Hillary Clinton’s campaign has assailed Bernie Sanders for supporting a small payroll tax increase to finance paid leave (the FAMILY Act) and universal health care. Her top domestic policy adviser, Ann O’Leary, pushed out Clinton’s line that she is “the only candidate” who wants to “raise your incomes — not middle class taxes”:
O’Leary was offering a very different take just a few years back, however. In an issue brief co-authored with the Center for American Progress’ Heather Boushey and Alexandra Mitukiewicz, she wrote of the “economic benefits of family and leave insurance,” touting the FAMILY Act, saying it would “relieve the financial burden of taking unpaid time off for many families, particularly low-income families.” O’Leary noted that the framework for this proposal was “first proposed by the Center for American Progress. … Benefits would be paid through a newly created insurance fund, funded by employee and employer payroll contributions of two-tenths of 1 percent of a worker’s wages, or 2 cents for every $10 in wages.”

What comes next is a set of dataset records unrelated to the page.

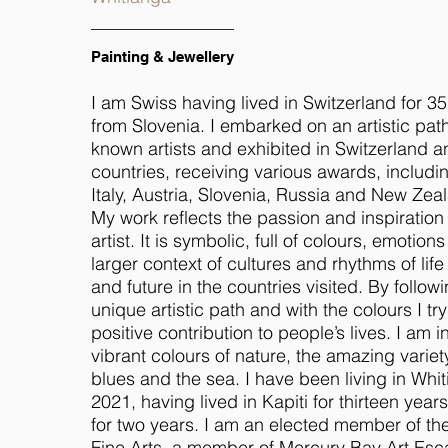
Painting & Jewellery
I am Swiss having lived in Switzerland for 35 
from Slovenia. I embarked on an artistic path
known artists and exhibited in Switzerland a
countries, receiving various awards, includin
Italy, Austria, Slovenia, Russia and New Zea
My work reflects the passion and inspiration
artist. It is symbolic, full of colours, emotions
larger context of cultures and rhythms of life
and future in the countries visited. By follo
unique artistic path and with the colours I tr
positive contribution to people’s lives. I am 
vibrant colours of nature, the amazing varie
blues and the sea. I have been living in Wh
2021, having lived in Kapiti for thirteen yea
for two years. I am an elected member of t
Fine Arts, a member of Mercury Bay Art Es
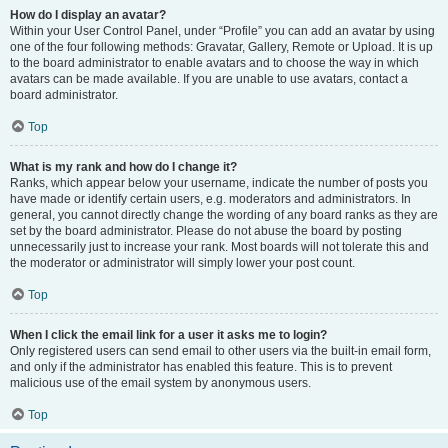
How do I display an avatar?
Within your User Control Panel, under “Profile” you can add an avatar by using
one of the four following methods: Gravatar, Gallery, Remote or Upload. It is up
to the board administrator to enable avatars and to choose the way in which
avatars can be made available. If you are unable to use avatars, contact a
board administrator.
Top
What is my rank and how do I change it?
Ranks, which appear below your username, indicate the number of posts you
have made or identify certain users, e.g. moderators and administrators. In
general, you cannot directly change the wording of any board ranks as they are
set by the board administrator. Please do not abuse the board by posting
unnecessarily just to increase your rank. Most boards will not tolerate this and
the moderator or administrator will simply lower your post count.
Top
When I click the email link for a user it asks me to login?
Only registered users can send email to other users via the built-in email form,
and only if the administrator has enabled this feature. This is to prevent
malicious use of the email system by anonymous users.
Top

She concluded the brief by writing that there “is every reason to provide this critical protection to America’s workforce by passing and implementing the FAMILY Act — and no reason to delay.”
But for Hillary Clinton, this tiny increase in payroll taxes is not only a reason to delay, but a reason to oppose the legislation altogether — something O’Leary has apparently discarded her own previous advocacy for.
It is worth noting that this position puts O’Leary and her boss Clinton in opposition to 21 Senate Democratic caucus sponsors of the FAMILY Act and 116 in the House of Representatives.
The Clinton campaign did not respond to a request for comment.